Commissioner questions 'ability to pay' procedures
By Phyllis Moore
Published in News on February 14, 2013 1:46 PM
The Health Department is not in the business of providing free services, officials said, but at the same time does not turn away those in need.
The issue came up at Wednesday's Board of Health meeting, when Health Director Davin Madden followed up on a previously discussed issue about health departments serving clients that don't have a Social Security number or the ability to pay.
There are funding guidelines, he explained, that are based upon a consolidated agreement between the state and health departments. Health Departments are required "to make every reasonable attempt to obtain payment," he said, but should not refuse service solely for being unable to pay.
The subject raised questions for one of the board's newest members, Joe Daughtery, representing the county commission.
"In regards to ability to pay, the question is, who's determining the ability to pay, I think is the question," he said.
The bulk of services require the patient to produce some form of identification, preferably a Social Security card. But there are exceptions, such as the maternity clinic, where patients can be seen for up to three months.
Evelyn Coley, director of nursing, said those patients can be seen on a sliding fee basis for the rest of the pregnancy.
"The question that I have, and that is that patients and individuals that we in fact are seeing are able to assist in some of the other costs," Daughtery said.
He admitted that, being new to the board, he was perhaps not as knowledgeable on the subject, but suggested the procedure should go further than simply asking the patient, "Are you able to pay?"
Madden told him there is an eligibility screening process and the Health Department tries "very vigilantly" to recoup its costs.
Ken Stern, administrative assistant for the Health Department, explained that patients are required to show proof of income, which determines what percentage they pay for services.
Ms. Coley added that some patients bring money at the time of the visit and pay when they check out or make arrangements to do so.
"There's an attempt made to get compensation from people the Health Department serves," said board member Robert Cagle III. "There are people that are indigent or cannot pay for whatever reason, and we will not turn them away."
"I think the question here being on the outside coming in, we want to make sure to let people know we have a procedure here at the Health Department to offset some of that cost to people that are unable to afford it," Daughtery said. "It's really just a matter of letting the public know, that we're not willy-nilly handing out services."
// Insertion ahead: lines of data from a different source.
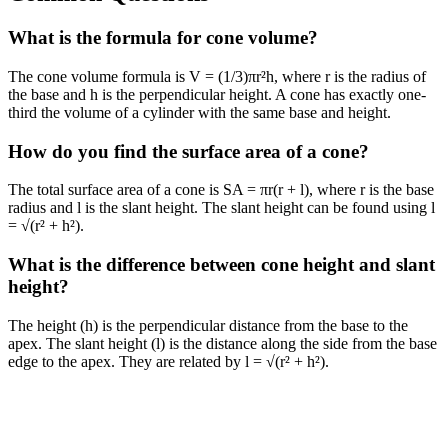
What is the formula for cone volume?
The cone volume formula is V = (1/3)πr²h, where r is the radius of
the base and h is the perpendicular height. A cone has exactly one-
third the volume of a cylinder with the same base and height.
How do you find the surface area of a cone?
The total surface area of a cone is SA = πr(r + l), where r is the base
radius and l is the slant height. The slant height can be found using l
= √(r² + h²).
What is the difference between cone height and slant
height?
The height (h) is the perpendicular distance from the base to the
apex. The slant height (l) is the distance along the side from the base
edge to the apex. They are related by l = √(r² + h²).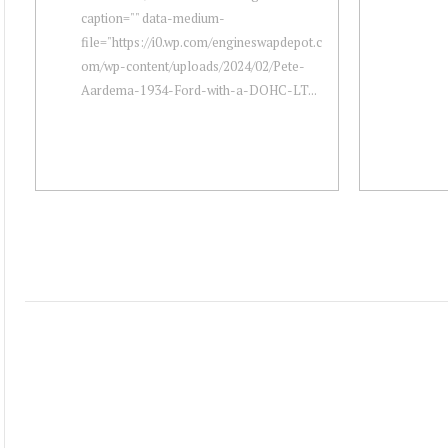
caption="" data-medium-
file="https://i0.wp.com/engineswapdepot.c
om/wp-content/uploads/2024/02/Pete-
Aardema-1934-Ford-with-a-DOHC-LT...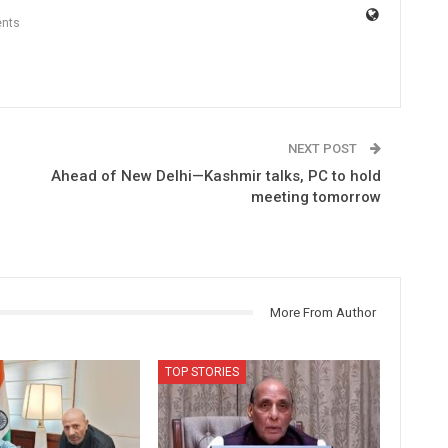
nts
NEXT POST
Ahead of New Delhi—Kashmir talks, PC to hold
meeting tomorrow
More From Author
TOP STORIES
Cagle agreed with correcting any misperceptions or misinformation.
"We need to let (the public) know that we are stewards of the public's dollars but also that we are not turning anyone away," he said.
The health director said that because the health department receives funds from state, county and federal sources, every effort is made to collect payments, even to the point of designating an office to better "catch patients" as they leave the office.
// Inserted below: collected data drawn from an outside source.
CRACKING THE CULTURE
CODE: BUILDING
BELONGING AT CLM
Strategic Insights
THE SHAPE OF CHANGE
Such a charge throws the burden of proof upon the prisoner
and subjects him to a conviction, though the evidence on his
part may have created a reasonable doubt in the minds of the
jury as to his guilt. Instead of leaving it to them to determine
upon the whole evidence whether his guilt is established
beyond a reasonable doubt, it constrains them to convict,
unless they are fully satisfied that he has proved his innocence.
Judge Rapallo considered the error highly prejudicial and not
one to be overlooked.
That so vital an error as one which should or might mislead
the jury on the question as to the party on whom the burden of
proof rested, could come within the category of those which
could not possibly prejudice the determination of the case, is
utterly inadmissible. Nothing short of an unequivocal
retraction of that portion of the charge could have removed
"We have a problem with our floor plan with them walking out without paying," Madden said.
"My goal here is to make sure that message gets out and counteract some of the impressions that are in the community that we're handing out free services," Daughtery said. "That's just not the case. I want the public to understand that we are good stewards."
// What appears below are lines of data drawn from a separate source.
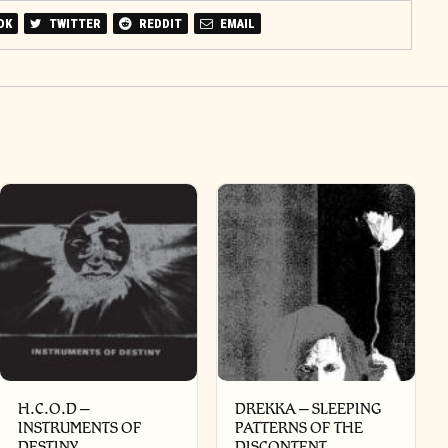
OK
TWITTER
REDDIT
EMAIL
H.C.O.D –
DREKKA – SLEEPING
INSTRUMENTS OF
PATTERNS OF THE
DESTINY
DISCONTENT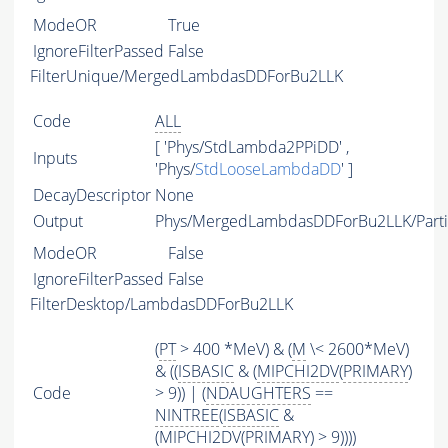
ModeOR
True
IgnoreFilterPassed
False
FilterUnique/MergedLambdasDDForBu2LLK
Code
ALL
[ 'Phys/StdLambda2PPiDD' ,
Inputs
'Phys/
StdLooseLambdaDD
' ]
DecayDescriptor
None
Output
Phys/MergedLambdasDDForBu2LLK/Parti
ModeOR
False
IgnoreFilterPassed
False
FilterDesktop/LambdasDDForBu2LLK
(
PT
> 400 *MeV) & (
M
\< 2600*MeV)
& ((
ISBASIC
& (
MIPCHI2DV
(
PRIMARY
)
Code
> 9)) | (
NDAUGHTERS
==
NINTREE
(
ISBASIC
&
(
MIPCHI2DV
(
PRIMARY
) > 9))))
Several assured Daughtery that was being done.
"Didn't we have a smaller debt write-off this year than last?" asked board member Dr. Kim Larson, to which Stern replied "yes."
"Joe, I can appreciate your ideas and thoughts," said long-time board member Tommy Gibson. "This is a good steward of taxpayers' dollars, the Health Department. I think you'll see that."
The health director said, "You should be able to ask the question, Mr. Daughtery, and we should be able to provide answers."
He added that public health departments should ideally be able to provide services and then be compensated.
"Sometimes we do provide services we don't get paid for," he said. "They're not free, but sometimes we don't get paid for them."